The National Association of Realtors said Thursday that sales of existing homes jumped 4.7 percent last month to a seasonally adjusted annual rate of 5.55 million. Buying activity rebounded after slipping in August, indicating that demand for housing continues despite a series of recent economic hits: stock market declines, a slowdown in China, struggles in emerging nations such as Brazil and Turkey, and stagnation in Europe.
The real estate market appears to have reached a stable plateau in recent months, aided by mortgage rates near historic lows and steady job gains. Yet first-time buyers remain scarce and relatively few properties are being listed for sale, capping the potential growth of the sector.
Sales have advanced 8.8 percent over the past 12 months, while the number of listings has declined 3.1 percent. The housing market contains 4.8 months’ supply of homes, significantly lower than the 6 months associated with a healthy market.

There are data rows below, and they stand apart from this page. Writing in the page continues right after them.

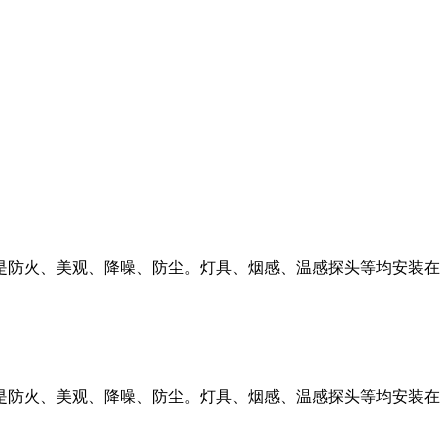
是防火、美观、降噪、防尘。灯具、烟感、温感探头等均安装在
是防火、美观、降噪、防尘。灯具、烟感、温感探头等均安装在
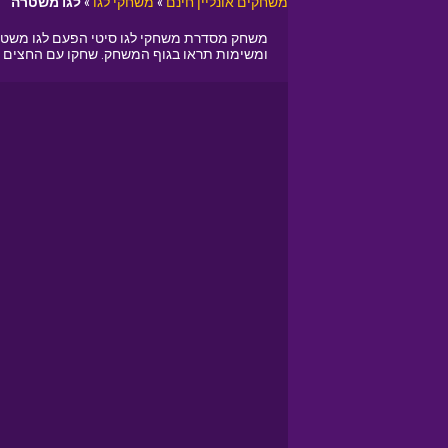
משחקים אונליין חינם
»
משחקי לגו
»
לגו משטרה
משחק מסדרת משחקי לגו סיטי הפעם לגו משטרה 
ומשימות תראו בגוף המשחק. שחקו עם החצים וה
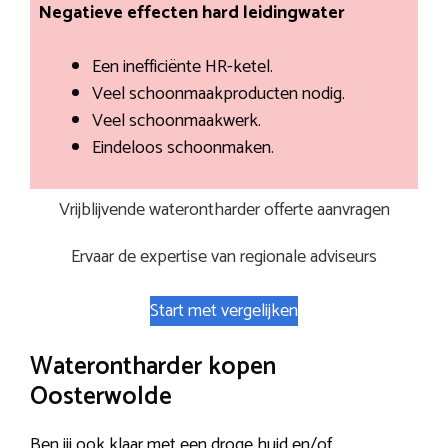
Negatieve effecten hard leidingwater
Een inefficiënte HR-ketel.
Veel schoonmaakproducten nodig.
Veel schoonmaakwerk.
Eindeloos schoonmaken.
Vrijblijvende waterontharder offerte aanvragen
Ervaar de expertise van regionale adviseurs
Start met vergelijken
Waterontharder kopen
Oosterwolde
Ben jij ook klaar met een droge huid en/of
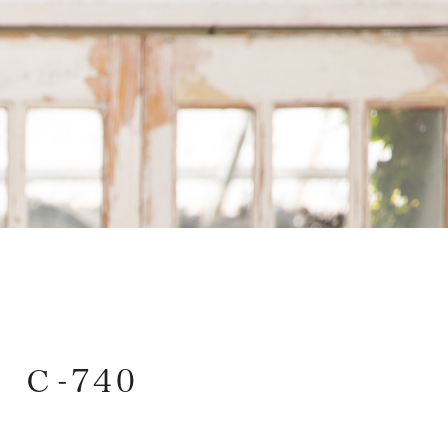
百日祝・初節句
入園・入学・卒業
選ばれる理由
Ｃ-740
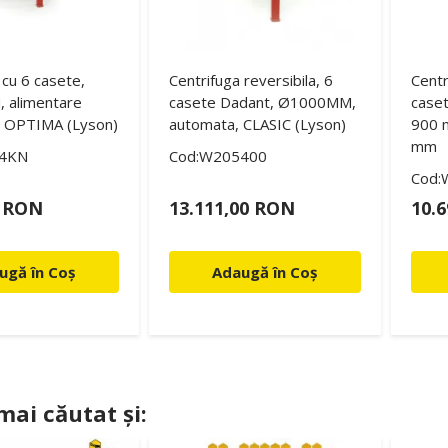
 cu 6 casete,
Centrifuga reversibila, 6
Centr
alimentare
casete Dadant, Ø1000MM,
caset
 OPTIMA (Lyson)
automata, CLASIC (Lyson)
900 
mm
4KN
Cod:W205400
Cod:
0 RON
13.111,00 RON
10.
ugă în Coș
Adaugă în Coș
 mai căutat și:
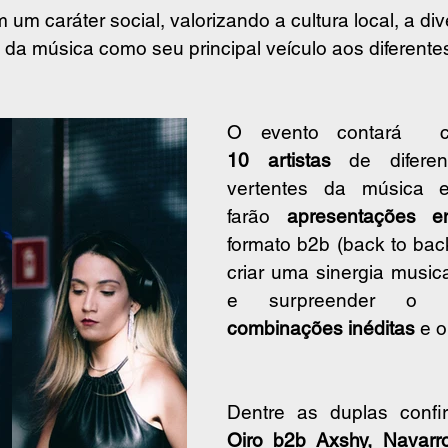
um caráter social, valorizando a cultura local, a div
o da música como seu principal veículo aos diferente
O evento contará  
10 artistas
 de diferen
vertentes da música el
farão 
apresentações e
formato b2b (back to back
criar uma sinergia musica
combinações inéditas
 e o
Oiro b2b Axshy, Navarro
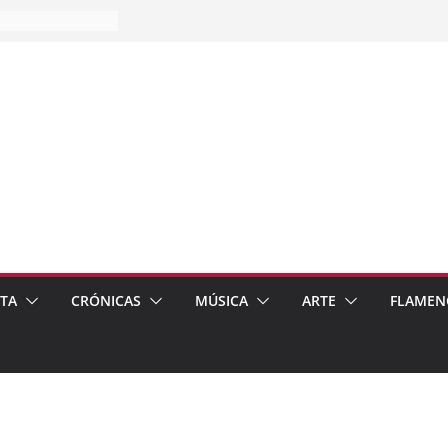
es…
pos
 de recomendar
ETA
CRÓNICAS
MÚSICA
ARTE
FLAMEN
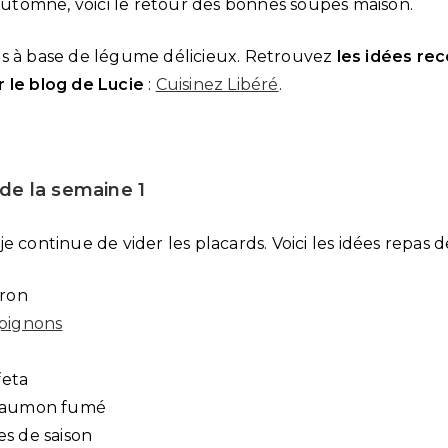
’automne, voici le retour des bonnes soupes maison.
s à base de légume délicieux. Retrouvez
les idées re
r le blog de Lucie
:
Cuisinez Libéré
.
de la semaine 1
e continue de vider les placards. Voici les idées repas d
rron
pignons
feta
saumon fumé
s de saison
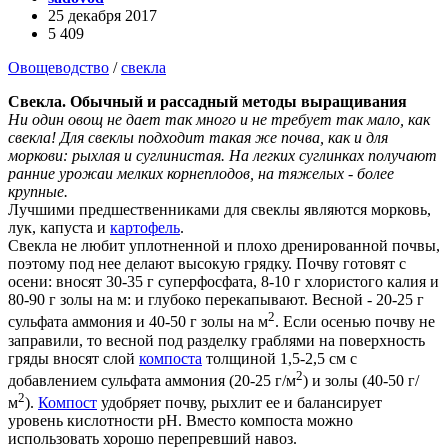
25 декабря 2017
5 409
Овощеводство
/
свекла
Свекла. Обычный и рассадный методы выращивания
Ни один овощ не дает так много и не требует так мало, как
свекла! Для свеклы подходит такая же почва, как и для
моркови: рыхлая и суглинистая. На легких суглинках получают
ранние урожаи мелких корнеплодов, на тяжелых - более
крупные.
Лучшими предшественниками для свеклы являются морковь,
лук, капуста и
картофель
.
Свекла не любит уплотненной и плохо дренированной почвы,
поэтому под нее делают высокую грядку. Почву готовят с
осени: вносят 30-35 г суперфосфата, 8-10 г хлористого калия и
80-90 г золы на м: и глубоко перекапывают. Весной - 20-25 г
2
сульфата аммония и 40-50 г золы на м
. Если осенью почву не
заправили, то весной под разделку граблями на поверхность
гряды вносят слой
компоста
толщиной 1,5-2,5 см с
2
добавлением сульфата аммония (20-25 г/м
) и золы (40-50 г/
2
м
).
Компост
удобряет почву, рыхлит ее и балансирует
уровень кислотности рН. Вместо компоста можно
использовать хорошо перепревший навоз.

Tight inventories have fueled rising home values. The median home sales price was $221,900 in September, a 6.1 percent annual increase.
The rising prices have created affordability pressures that could cap sales growth. Prices have increased at nearly three times the annual 2.2 percent increase in hourly average earnings.
All four geographic regions — Northeast, Midwest, South and West — experienced higher sales last month on a seasonally adjusted basis.
Yet first-time buyers are largely missing from the market.
Only 29 percent of sales last month went to first-time buyers, a percentage that continues to be significantly lower than the historical share of 40 percent. The younger millennial generation, ages 18 to 34, suffers from a shortage of down payment savings as they cope with lower starting salaries and high student debt loads.
A recent survey shows that 20 percent of millennials say they need financial help from their parents to buy a home, compared to just 8 percent of the older baby boomer generation who needed parental assistance, according to the finance company Credit Karma.